Paradoxalement, on revient à une forme de collectivisme sociétal, où l’accent n’est plus mis sur les libertés individuelles, mais sur la contribution de chaque personne à la construction d’un bien commun dans une société correspondant aux normes et valeurs supérieures auto-proclamées. Pour les adeptes de cette vision, y compris les institutions de l’Etat doivent être des instruments au service de cette cause, qui au passage sert bien les intérêts du pouvoir. Ce collectivisme revisité est une mutation idéologique entre un concept marxiste comme la décadence du capitalisme et en général de l’Occident (dépeint comme sans moeurs, sans valeurs) et le nationalisme fleurant l’extrême droite, même quand le parti s’affiche, comme en Roumanie, comme social-démocrate. Le nationalisme roumain actuel n’est qu’une forme de résistance à la civilisation européenne…
Réitérant, les enjeux de la présidence roumaine dépassent largement la question de faibles compétences de son équipe et ce n’est pas qu’une question cantonnée aux frontières du pays. En fin compte, ce ne serait qu’un mauvais moment à passer.

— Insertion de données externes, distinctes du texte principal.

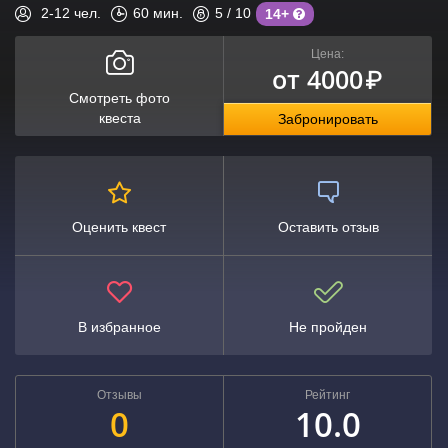
2-12
чел.
60
мин.
5
/ 10
14+
Цена:
от 4000
₽
Смотреть фото
квеста
Забронировать
Оценить квест
Оставить отзыв
В избранное
Не пройден
Отзывы
Рейтинг
0
10.0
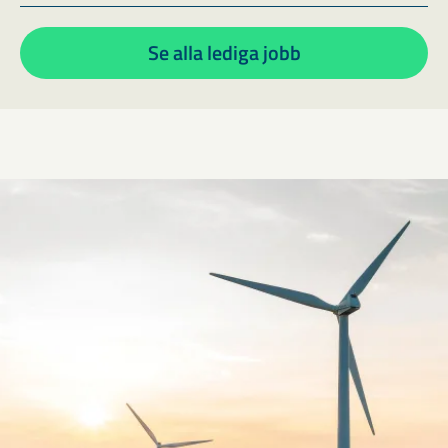
Se alla lediga jobb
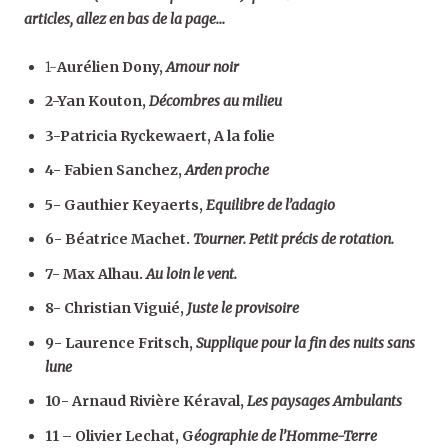
articles, allez en bas de la page…
1-
Aurélien Dony,
Amour noir
2-Yan Kouton,
Décombres au milieu
3-Patricia Ryckewaert, A la folie
4- Fabien Sanchez,
Arden proche
5- Gauthier Keyaerts,
Equilibre de l’adagio
6-
B
éatrice Machet.
Tourner. Petit précis de rotation.
7- Max Alhau.
Au loin le vent.
8- Christian Viguié,
Juste le provisoire
9- Laurence Fritsch,
Supplique pour la fin des nuits sans
lune
10- Arnaud Rivière Kéraval,
Les paysages Ambulants
11 – Olivier Lechat, G
éographie de l’Homme-Terre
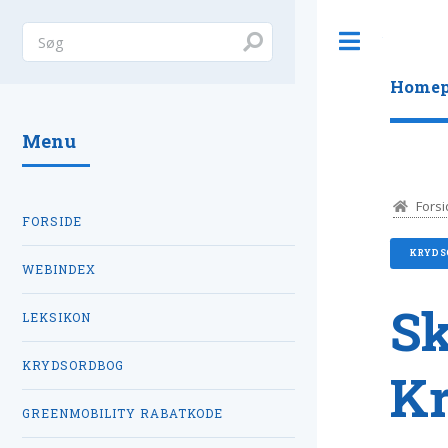
Toggle
Homep
Menu
Forsi
FORSIDE
KRYDS
WEBINDEX
Sk
LEKSIKON
KRYDSORDBOG
K
GREENMOBILITY RABATKODE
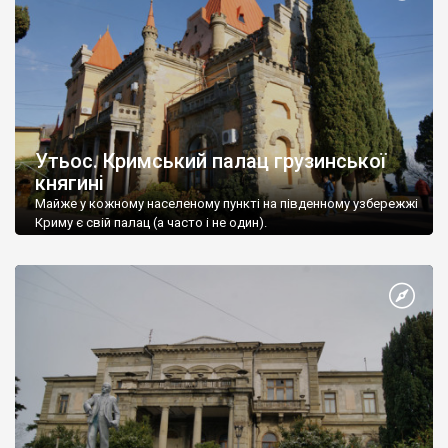
Утьос. Кримський палац грузинської
княгині
Майже у кожному населеному пункті на південному узбережжі
Криму є свій палац (а часто і не один).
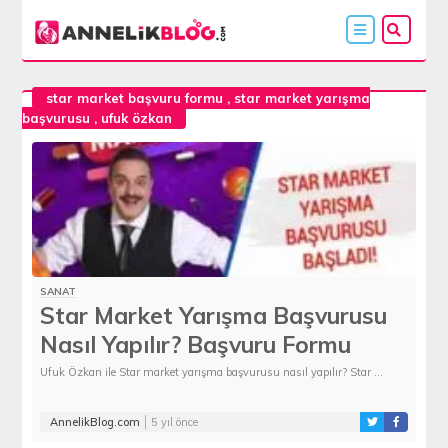
star market başvuru formu
,
star market yarışma
başvurusu
,
ufuk özkan
SANAT
Star Market Yarışma Başvurusu
Nasıl Yapılır? Başvuru Formu
Açıldı!
Ufuk Özkan ile Star market yarışma başvurusu nasıl yapılır? Star ...
AnnelikBlog.com
5 yıl önce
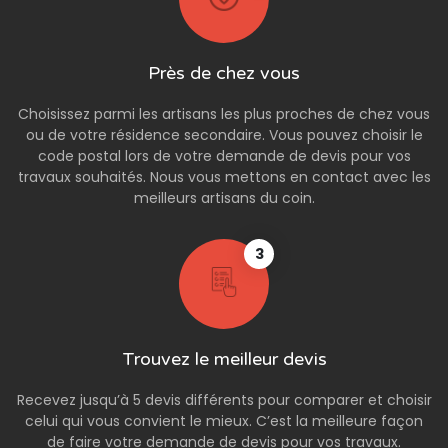
Près de chez vous
Choisissez parmi les artisans les plus proches de chez vous
ou de votre résidence secondaire. Vous pouvez choisir le
code postal lors de votre demande de devis pour vos
travaux souhaités. Nous vous mettons en contact avec les
meilleurs artisans du coin.
3
Trouvez le meilleur devis
Recevez jusqu’à 5 devis différents pour comparer et choisir
celui qui vous convient le mieux. C’est la meilleure façon
de faire votre demande de devis pour vos travaux.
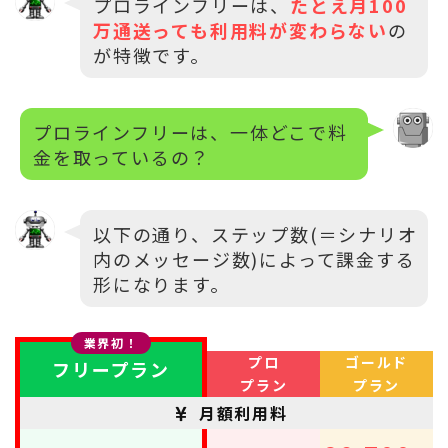
プロラインフリーは、
たとえ月100
万通送っても利用料が変わらない
の
が特徴です。
プロラインフリーは、一体どこで料
金を取っているの？
以下の通り、ステップ数(＝シナリオ
内のメッセージ数)によって課金する
形になります。
業界初！
プロ
ゴールド
フリープラン
プラン
プラン
月額利用料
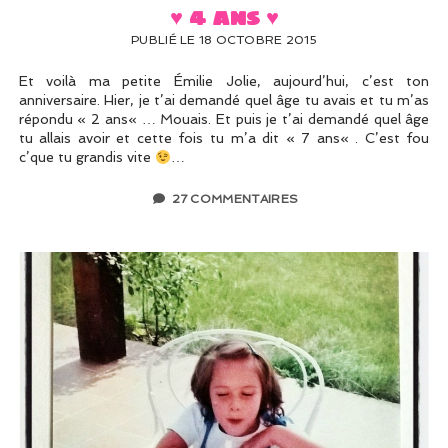
♥ 4 ans ♥
PUBLIÉ LE 18 OCTOBRE 2015
Et voilà ma petite Émilie Jolie, aujourd’hui, c’est ton
anniversaire. Hier, je t’ai demandé quel âge tu avais et tu m’as
répondu « 2 ans« … Mouais. Et puis je t’ai demandé quel âge
tu allais avoir et cette fois tu m’a dit « 7 ans« . C’est fou
c’que tu grandis vite
…
27 COMMENTAIRES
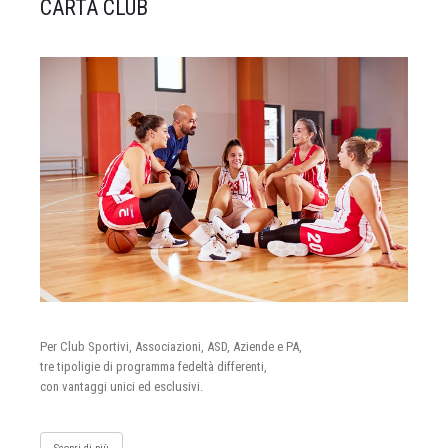
CARTA CLUB
Per Club Sportivi, Associazioni, ASD, Aziende e PA,
tre tipoligie di programma fedeltà differenti,
con vantaggi unici ed esclusivi.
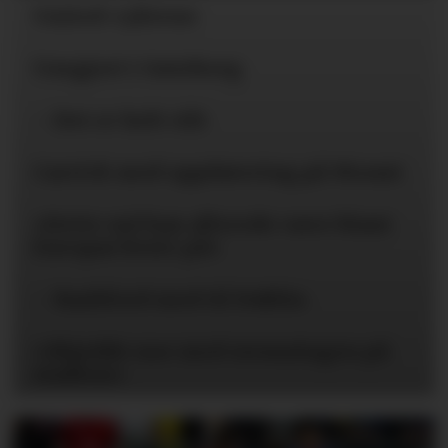
United-ryktene
Uavgjort i Gøteborg
– Det er helt vilt
Carrick med oppdatering på Mount
«Dette må han allerede være blant
Europas beste på»
– Rashford med til Dublin
«Skjedde noe med stemningen på
stadion»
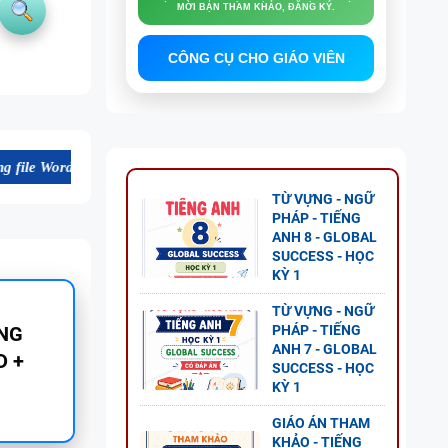
MỜI BẠN THAM KHẢO, ĐĂNG KÝ.
CÔNG CỤ CHO GIÁO VIÊN
 lượng cao, thuận tiện cho dạy và học tiếng Anh. Mời bạn tham khảo, 
TỪ VỰNG - NGỮ
PHÁP - TIẾNG
ANH 8 - GLOBAL
SUCCESS - HỌC
KỲ 1
TỪ VỰNG - NGỮ
NH 11
PHÁP - TIẾNG
ANH 7 - GLOBAL
1 - CÓ
SUCCESS - HỌC
KỲ 1
GIÁO ÁN THAM
KHẢO - TIẾNG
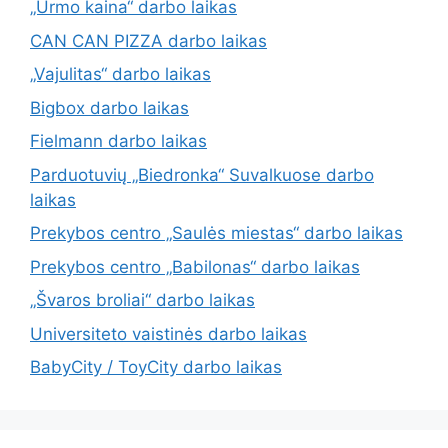
„Urmo kaina“ darbo laikas
CAN CAN PIZZA darbo laikas
„Vajulitas“ darbo laikas
Bigbox darbo laikas
Fielmann darbo laikas
Parduotuvių „Biedronka“ Suvalkuose darbo
laikas
Prekybos centro „Saulės miestas“ darbo laikas
Prekybos centro „Babilonas“ darbo laikas
„Švaros broliai“ darbo laikas
Universiteto vaistinės darbo laikas
BabyCity / ToyCity darbo laikas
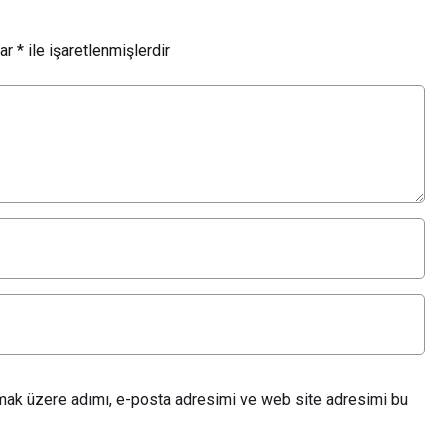
lar
*
ile işaretlenmişlerdir
lmak üzere adımı, e-posta adresimi ve web site adresimi bu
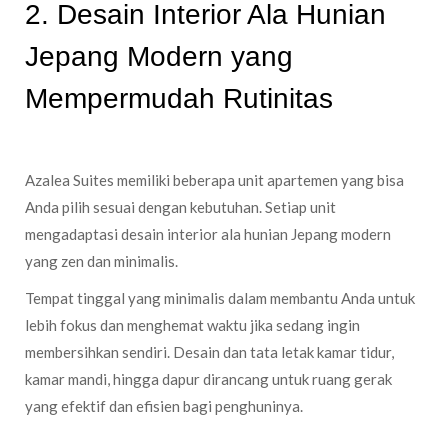
2. Desain Interior Ala Hunian
Jepang Modern yang
Mempermudah Rutinitas
Azalea Suites memiliki beberapa unit apartemen yang bisa
Anda pilih sesuai dengan kebutuhan. Setiap unit
mengadaptasi desain interior ala hunian Jepang modern
yang zen dan minimalis.
Tempat tinggal yang minimalis dalam membantu Anda untuk
lebih fokus dan menghemat waktu jika sedang ingin
membersihkan sendiri. Desain dan tata letak kamar tidur,
kamar mandi, hingga dapur dirancang untuk ruang gerak
yang efektif dan efisien bagi penghuninya.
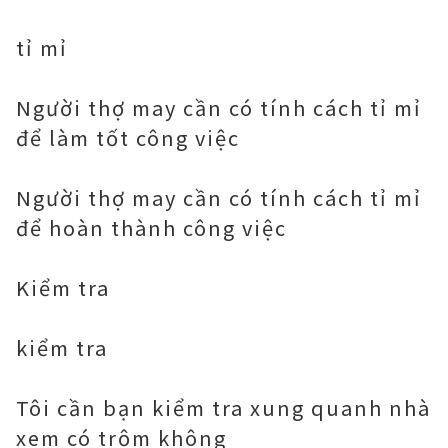
tỉ mỉ
Người thợ may cần có tính cách tỉ mỉ
để làm tốt công việc
Người thợ may cần có tính cách tỉ mỉ
để hoàn thành công việc
Kiểm tra
kiểm tra
Tôi cần bạn kiểm tra xung quanh nhà
xem có trộm không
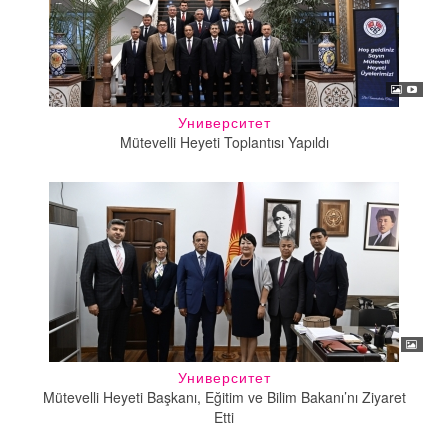
Университет
Mütevelli Heyeti Toplantısı Yapıldı
Университет
Mütevelli Heyeti Başkanı, Eğitim ve Bilim Bakanı’nı Ziyaret
Etti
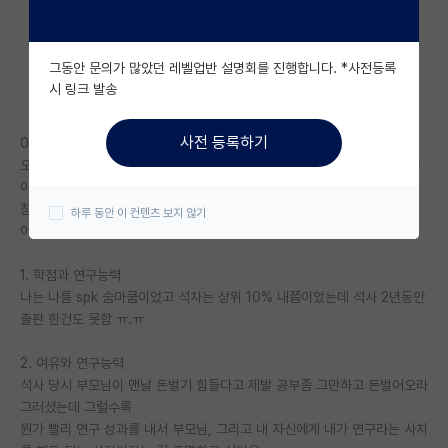
자유 게시판(아무개랩)
그동안 문의가 많았던 레벨업반 설명회를 진행합니다. *사전등록
미국 유학 게시판
시 링크 발송
미국 대학원 합격 후기 게시판
사전 등록하기
0. 주의사항
대학원생 모집 게시판
오로지 나의 경험에 한정된 이야기임. 편향된 이야기라고 너무 구박하지 말
아주시길 ㅠㅠ.
대학원 합격 후기 게시판
참고로 나는 과고 조졸 - 학부 4년 - 석사 2년 - 전문직 6년차 미혼이지만
하루 동안 이 컨텐츠 보지 않기
아즈매임
연구실(PI) 홍보 게시판
1. 학점과 연구능력
석박사 채용 정보 게시판
나는 나름 spk 숨마쿰이었고 석차는 상위 10% 내쯤이었는데 석사 2년동안
임용 정보 게시판
출판 한건도 못함 ㅠ.ㅠ
학부 인턴 게시판
2. 여유와 연구능력
석사 당시 부모님이 맨날 돈벌기 힘들다고 제발 공부좀 그만하고 돈벌어오라
취업 게시판
그러셨는데 그럴수록
뭔가 빨리 연구 성과를 내서 부모님, 그리고 내 자신에게 내가 연구라는 사치
임용 후기 게시판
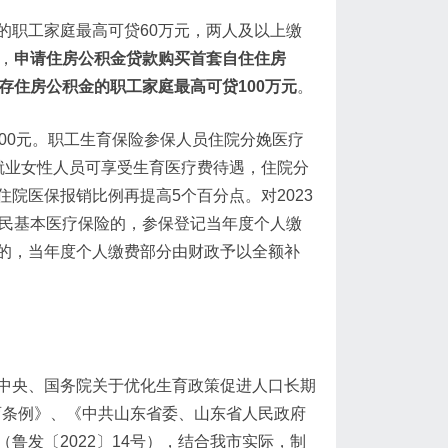
的职工家庭最高可贷60万元，两人及以上缴
，
申请住房公积金贷款购买首套自住住房
存住房公积金的职工家庭最高可贷100万元
。
00元。职工生育保险参保人员住院分娩医疗
就业女性人员可享受生育医疗费待遇，住院分
院医保报销比例再提高5个百分点。对2023
居民基本医疗保险的，参保登记当年度个人缴
的，当年度个人缴费部分由财政予以全额补
中央、国务院关于优化生育政策促进人口长期
生育条例》、《中共山东省委、山东省人民政府
鲁发〔2022〕14号），结合我市实际，制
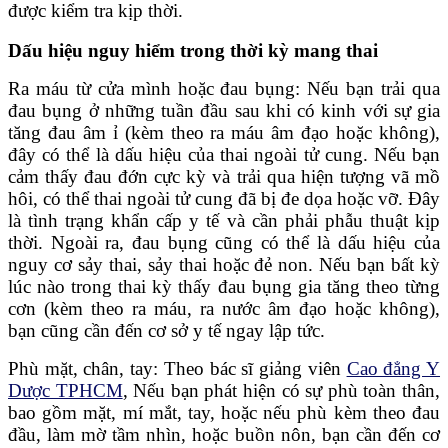
được kiểm tra kịp thời.
Dấu hiệu nguy hiểm trong thời kỳ mang thai
Ra máu từ cửa mình hoặc đau bụng: Nếu bạn trải qua
đau bụng ở những tuần đầu sau khi có kinh với sự gia
tăng đau âm ỉ (kèm theo ra máu âm đạo hoặc không),
đây có thể là dấu hiệu của thai ngoài tử cung. Nếu bạn
cảm thấy đau đớn cực kỳ và trải qua hiện tượng vã mồ
hôi, có thể thai ngoài tử cung đã bị đe dọa hoặc vỡ. Đây
là tình trạng khẩn cấp y tế và cần phải phẫu thuật kịp
thời. Ngoài ra, đau bụng cũng có thể là dấu hiệu của
nguy cơ sảy thai, sảy thai hoặc đẻ non. Nếu bạn bất kỳ
lúc nào trong thai kỳ thấy đau bụng gia tăng theo từng
cơn (kèm theo ra máu, ra nước âm đạo hoặc không),
bạn cũng cần đến cơ sở y tế ngay lập tức.
Phù mặt, chân, tay: Theo bác sĩ giảng viên
Cao đẳng Y
Dược TPHCM
, Nếu bạn phát hiện có sự phù toàn thân,
bao gồm mặt, mí mắt, tay, hoặc nếu phù kèm theo đau
đầu, làm mờ tầm nhìn, hoặc buồn nôn, bạn cần đến cơ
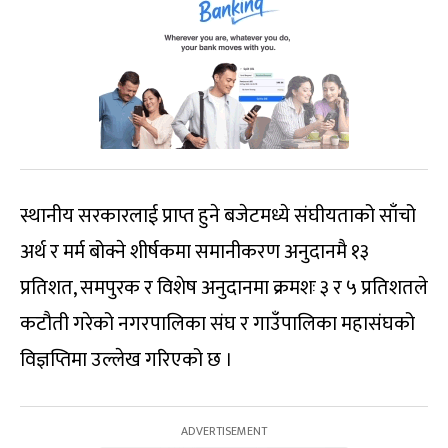
स्थानीय सरकारलाई प्राप्त हुने बजेटमध्ये संघीयताको साँचो
अर्थ र मर्म बोक्ने शीर्षकमा समानीकरण अनुदानमै १३
प्रतिशत, समपुरक र विशेष अनुदानमा क्रमशः ३ र ५ प्रतिशतले
कटौती गरेको नगरपालिका संघ र गाउँपालिका महासंघको
विज्ञप्तिमा उल्लेख गरिएको छ ।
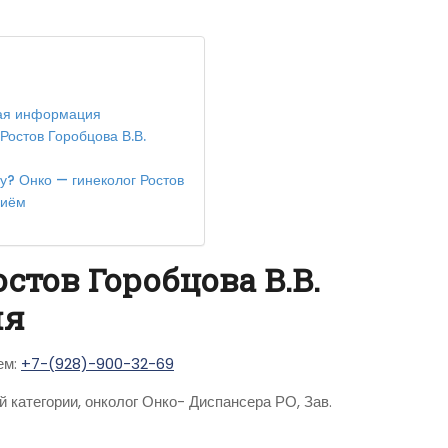
ткая информация
Ростов Горобцова В.В.
у? Онко — гинеколог Ростов
приём
стов Горобцова В.В.
ия
ем:
+7-(928)-900-32-69
 категории, онколог Онко- Диспансера РО, Зав.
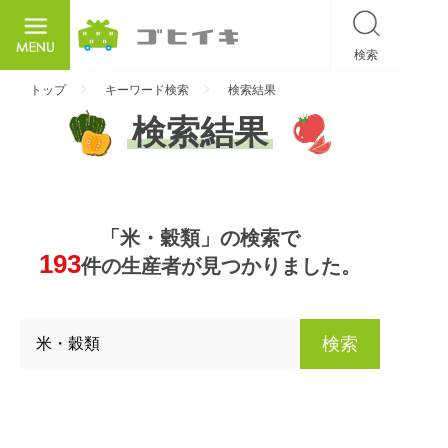
検索
ごひいき
トップ
キーワード検索
検索結果
検索結果
「米・穀類」の検索で
193
件の生産者が見つかりました。
検索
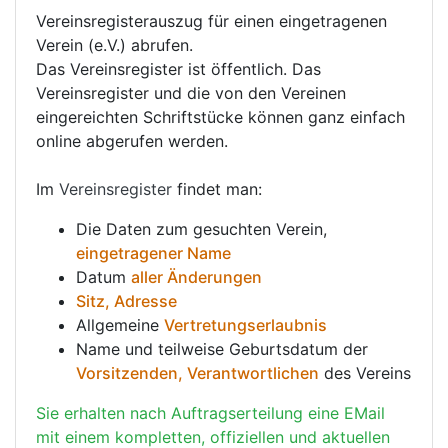
Vereinsregisterauszug für einen eingetragenen
Verein (e.V.) abrufen.
Das Vereinsregister ist öffentlich. Das
Vereinsregister und die von den Vereinen
eingereichten Schriftstücke können ganz einfach
online abgerufen werden.
Im
Vereinsregister
findet man:
Die Daten zum gesuchten Verein,
eingetragener Name
Datum
aller Änderungen
Sitz, Adresse
Allgemeine
Vertretungserlaubnis
Name und teilweise Geburtsdatum der
Vorsitzenden, Verantwortlichen
des Vereins
Sie erhalten nach Auftragserteilung eine EMail
mit einem kompletten, offiziellen und aktuellen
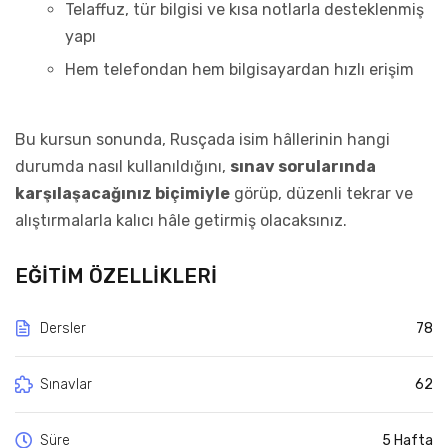
Telaffuz, tür bilgisi ve kısa notlarla desteklenmiş
yapı
Hem telefondan hem bilgisayardan hızlı erişim
Bu kursun sonunda, Rusçada isim hâllerinin hangi
durumda nasıl kullanıldığını,
sınav sorularında
karşılaşacağınız biçimiyle
görüp, düzenli tekrar ve
alıştırmalarla kalıcı hâle getirmiş olacaksınız.
EĞITIM ÖZELLIKLERI
Dersler
78
Sınavlar
62
Süre
5 Hafta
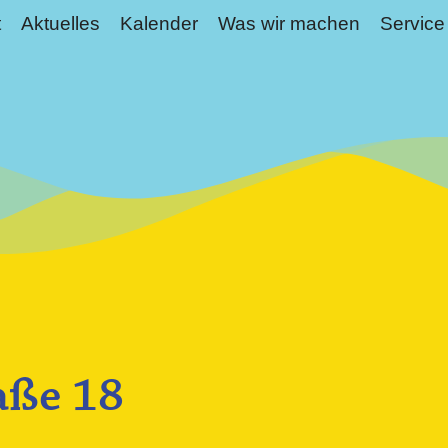
t
Aktuelles
Kalender
Was wir machen
Service
aße 18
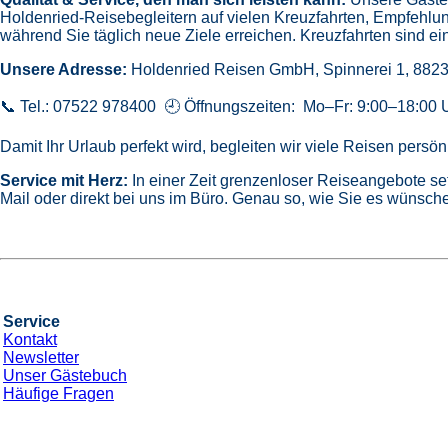
Holdenried-Reisebegleitern auf vielen Kreuzfahrten,
Empfehlun
während Sie täglich neue Ziele erreichen. Kreuzfahrten sind ein
Unsere Adresse:
Holdenried Reisen GmbH,
Spinnerei 1, 882
📞 Tel.: 07522 978400 🕘 Öffnungszeiten: Mo–Fr: 9:00–18:00 
Damit Ihr Urlaub perfekt wird, begleiten wir viele Reisen pers
Service mit Herz:
In einer Zeit grenzenloser Reiseangebote se
Mail oder direkt bei uns im Büro. Genau so, wie Sie es wünsche
Service
Kontakt
Newsletter
Unser Gästebuch
Häufige Fragen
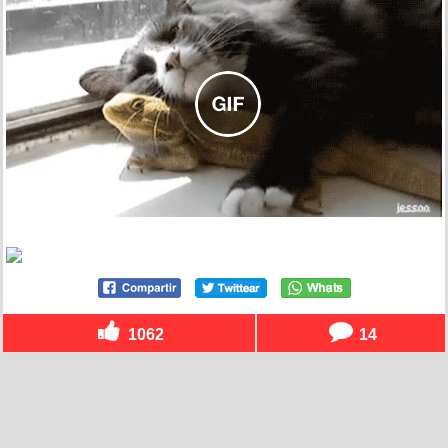
1062
14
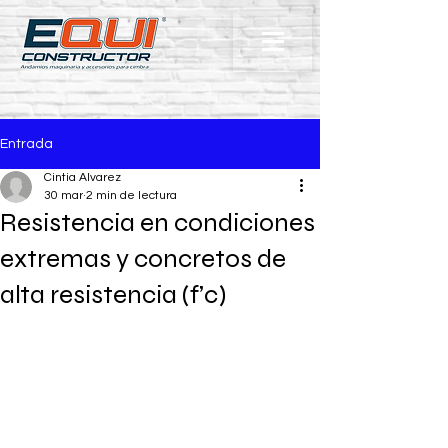
Entrada
Cintia Alvarez
30 mar
2 min de lectura
Resistencia en condiciones
extremas y concretos de
alta resistencia (f’c)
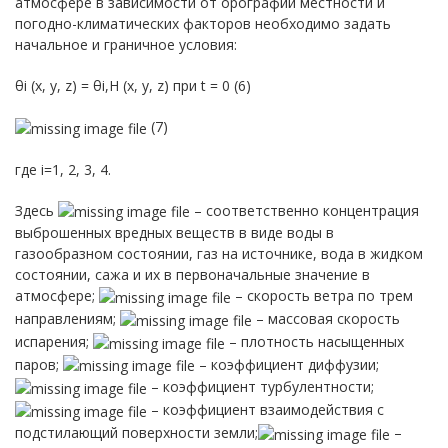
атмосфере в зависимости от орографии местности и
погодно-климатических факторов необходимо задать
начальное и граничное условия:
θi (x, y, z) = θi,H (x, y, z) при t = 0 (6)
(7)
где i=1, 2, 3, 4.
Здесь
– соответственно концентрация
выброшенных вредных веществ в виде воды в
газообразном состоянии, газ на источнике, вода в жидком
состоянии, сажа и их в первоначальные значение в
атмосфере;
– скорость ветра по трем
направлениям;
– массовая скорость
испарения;
– плотность насыщенных
паров;
– коэффициент диффузии;
– коэффициент турбулентности;
– коэффициент взаимодействия с
подстилающий поверхности земли;
–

Il s’agit davantage d’enjeux plus vastes de la géopolitique européenne, qui concerne autant la Roumanie que la Belgique, la France que l’Autriche ou la Hongrie. Il est question de la nécessité d’un message fort, à la hauteur des défis de l’unité européenne à l’heure de la multiplication des nationalismes à travers l’Union et aussi sur le plan international, notamment outre-Atlantique ou en Chine. A l’heure de la mutations sociales, politiques et démographiques importantes, la fragmentation de l’espace européen, au nom de ce nationalisme-conservateur, mènerait à l’affaiblissement de ses fondements démocratiques. Les tentations nationalistes de l’Europe de l’Est, assorties à celles des pays occidentaux (Autriche, Italie) conduiraient à des sérieux déséquilibres démocratiques sur le continent. Cette présidence pourrait être une opportunité pour des dirigeants comme Salvini, nouvel ami du pouvoir roumain, de bloquer des discussions sur le budget de l’UE par exemple. Sachant aussi que la Commission européenne lui a renvoyé la copie de son budget national, mais le gouvernement italien ne compte pas changer une ligne. La Présidence assurée par une équipe si faible serait une opportunité en or pour les nationalistes d’utiliser cette tribune inespérée, pour faire passer leurs messages europhobes.
Le rôle accompagnant (lire surveillance des performances) de la Finlande, pays assurant la présidence de l’UE après la Roumaine, semble une mesure de bon sens, pour sauver les meubles. Afin d’éviter que le modèle nationaliste ne fasse encore plus tâche, menaçant l’Union de l’intérieur, par la légitimation de l’illibéralisme dans la vitrine de la Présidence.